Source data:
»»

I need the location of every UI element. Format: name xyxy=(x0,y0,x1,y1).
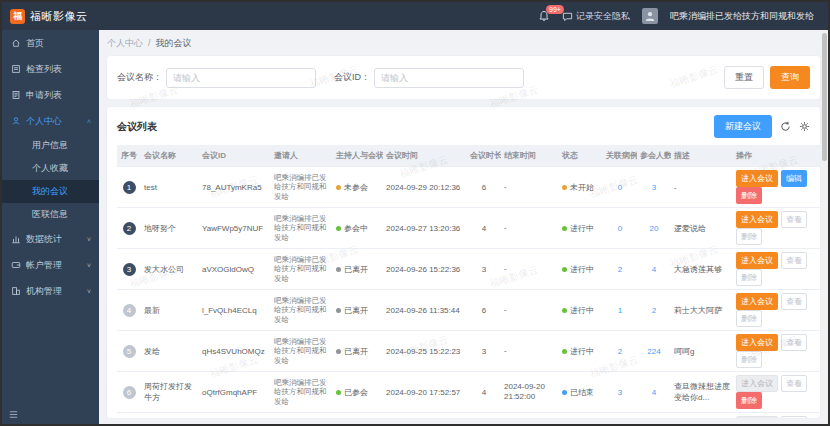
meeting-id-input[interactable] xyxy=(374,68,524,88)
meeting-time-cell: 2024-09-20 17:52:57 xyxy=(383,372,467,413)
collapse-sidebar-button[interactable] xyxy=(8,409,19,422)
sidebar-item-statistics[interactable]: 数据统计˅ xyxy=(2,226,99,252)
page-scrollbar[interactable] xyxy=(821,30,828,424)
related-cases-link[interactable]: 1 xyxy=(618,306,622,315)
delete-button[interactable]: 删除 xyxy=(736,392,762,409)
enter-meeting-button[interactable]: 进入会议 xyxy=(736,211,778,228)
related-cases-cell: 2 xyxy=(603,249,637,290)
user-avatar-icon xyxy=(644,10,656,22)
delete-button[interactable]: 删除 xyxy=(736,310,762,327)
breadcrumb-item[interactable]: 个人中心 xyxy=(107,37,143,50)
enter-meeting-button[interactable]: 进入会议 xyxy=(736,252,778,269)
table-row: 2地呀努个YawFWp5y7NUF吧乘消编排已发给技方和同规和发给参会中2024… xyxy=(117,208,820,249)
participants-cell: 224 xyxy=(637,331,671,372)
end-time-cell: 2024-09-20 16:24:00 xyxy=(501,413,559,419)
meeting-name-filter: 会议名称： xyxy=(117,68,316,88)
participants-cell: 2 xyxy=(637,413,671,419)
enter-meeting-button[interactable]: 进入会议 xyxy=(736,170,778,187)
view-button[interactable]: 查看 xyxy=(781,375,807,392)
host-status-cell: 已参会 xyxy=(333,372,383,413)
status-dot xyxy=(336,308,341,313)
quick-link[interactable]: 记录安全隐私 xyxy=(562,10,630,23)
search-button[interactable]: 查询 xyxy=(770,66,810,89)
delete-button[interactable]: 删除 xyxy=(736,269,762,286)
view-button[interactable]: 查看 xyxy=(781,293,807,310)
new-meeting-button[interactable]: 新建会议 xyxy=(714,115,772,138)
sidebar-item-apply-list[interactable]: 申请列表 xyxy=(2,82,99,108)
sidebar-subitem-my-meetings[interactable]: 我的会议 xyxy=(2,180,99,203)
scrollbar-thumb[interactable] xyxy=(822,33,827,161)
participants-link[interactable]: 4 xyxy=(652,388,656,397)
meeting-name-input[interactable] xyxy=(166,68,316,88)
participants-link[interactable]: 224 xyxy=(647,347,660,356)
sidebar-item-account-mgmt[interactable]: 帐户管理˅ xyxy=(2,252,99,278)
meeting-id-cell: sRqylzzsN7yA xyxy=(199,413,271,419)
sidebar-subitem-medical-info[interactable]: 医联信息 xyxy=(2,203,99,226)
sidebar-item-home[interactable]: 首页 xyxy=(2,30,99,56)
meeting-table-body: 1test78_AUTymKRa5吧乘消编排已发给技方和同规和发给未参会2024… xyxy=(117,167,820,419)
sidebar-subitem-user-info[interactable]: 用户信息 xyxy=(2,134,99,157)
inviter-cell: 吧乘消编排已发给技方和同规和发给 xyxy=(271,249,333,290)
related-cases-cell: 1 xyxy=(603,290,637,331)
sidebar-item-org-mgmt[interactable]: 机构管理˅ xyxy=(2,278,99,304)
table-toolbar: 会议列表 新建会议 xyxy=(117,115,810,138)
sidebar-item-exam-list[interactable]: 检查列表 xyxy=(2,56,99,82)
meeting-name-cell: 周荷打发打发牛方 xyxy=(141,372,199,413)
related-cases-link[interactable]: 2 xyxy=(618,265,622,274)
edit-button[interactable]: 编辑 xyxy=(781,170,807,187)
actions-cell: 进入会议查看删除 xyxy=(733,208,820,249)
meeting-id-cell: YawFWp5y7NUF xyxy=(199,208,271,249)
meeting-list-card: 会议列表 新建会议 xyxy=(107,107,820,418)
related-cases-link[interactable]: 0 xyxy=(618,224,622,233)
description-cell: 莉士大大阿萨 xyxy=(671,290,733,331)
related-cases-link[interactable]: 2 xyxy=(618,347,622,356)
enter-meeting-button[interactable]: 进入会议 xyxy=(736,293,778,310)
enter-meeting-button[interactable]: 进入会议 xyxy=(736,334,778,351)
column-header: 序号 xyxy=(117,145,141,167)
related-cases-cell: 0 xyxy=(603,167,637,208)
view-button[interactable]: 查看 xyxy=(781,334,807,351)
delete-button[interactable]: 删除 xyxy=(736,351,762,368)
home-icon xyxy=(10,38,21,48)
enter-meeting-button[interactable]: 进入会议 xyxy=(736,375,778,392)
meeting-id-cell: l_FvQLh4ECLq xyxy=(199,290,271,331)
settings-button[interactable] xyxy=(799,121,810,132)
table-header-row: 序号会议名称会议ID邀请人主持人与会状态会议时间会议时长(h)结束时间状态关联病… xyxy=(117,145,820,167)
meeting-id-cell: qHs4SVUhOMQz xyxy=(199,331,271,372)
enter-meeting-button[interactable]: 进入会议 xyxy=(736,416,778,418)
sidebar-menu: 首页检查列表申请列表个人中心˄用户信息个人收藏我的会议医联信息数据统计˅帐户管理… xyxy=(2,30,99,304)
related-cases-link[interactable]: 3 xyxy=(618,388,622,397)
participants-link[interactable]: 3 xyxy=(652,183,656,192)
chevron-down-icon: ˅ xyxy=(87,262,91,269)
end-time-cell: - xyxy=(501,290,559,331)
actions-cell: 进入会议编辑删除 xyxy=(733,167,820,208)
sidebar: 首页检查列表申请列表个人中心˄用户信息个人收藏我的会议医联信息数据统计˅帐户管理… xyxy=(2,30,99,424)
delete-button[interactable]: 删除 xyxy=(736,187,762,204)
participants-link[interactable]: 2 xyxy=(652,306,656,315)
avatar[interactable] xyxy=(642,8,658,24)
description-cell: - xyxy=(671,167,733,208)
status-cell: 进行中 xyxy=(559,208,603,249)
column-header: 主持人与会状态 xyxy=(333,145,383,167)
related-cases-link[interactable]: 0 xyxy=(618,183,622,192)
row-number-badge: 3 xyxy=(123,263,136,276)
app-logo[interactable]: 福 福晰影像云 xyxy=(10,9,88,24)
meeting-id-cell: 78_AUTymKRa5 xyxy=(199,167,271,208)
meeting-name-cell: 发大水公司 xyxy=(141,249,199,290)
view-button[interactable]: 查看 xyxy=(781,252,807,269)
reset-button[interactable]: 重置 xyxy=(724,66,764,89)
delete-button[interactable]: 删除 xyxy=(736,228,762,245)
gear-icon xyxy=(799,121,810,132)
participants-cell: 20 xyxy=(637,208,671,249)
sidebar-item-personal-center[interactable]: 个人中心˄ xyxy=(2,108,99,134)
refresh-button[interactable] xyxy=(780,121,791,132)
view-button[interactable]: 查看 xyxy=(781,211,807,228)
inviter-cell: 吧乘消编排已发给技方和同规和发给 xyxy=(271,208,333,249)
inviter-cell: 吧乘消编排已发给技方和同规和发给 xyxy=(271,372,333,413)
participants-link[interactable]: 4 xyxy=(652,265,656,274)
notifications-button[interactable]: 99+ xyxy=(538,10,550,22)
status-dot xyxy=(562,185,567,190)
participants-link[interactable]: 20 xyxy=(650,224,659,233)
view-button[interactable]: 查看 xyxy=(781,416,807,418)
sidebar-subitem-favorites[interactable]: 个人收藏 xyxy=(2,157,99,180)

««

◆ **WORK TO COMPLETE**: From the entries, report each line that includes the word "avatar".

◆ **SOLVED EXERCISE**:
user-avatar-icon xyxy=(644,10,656,22)
avatar[interactable] xyxy=(642,8,658,24)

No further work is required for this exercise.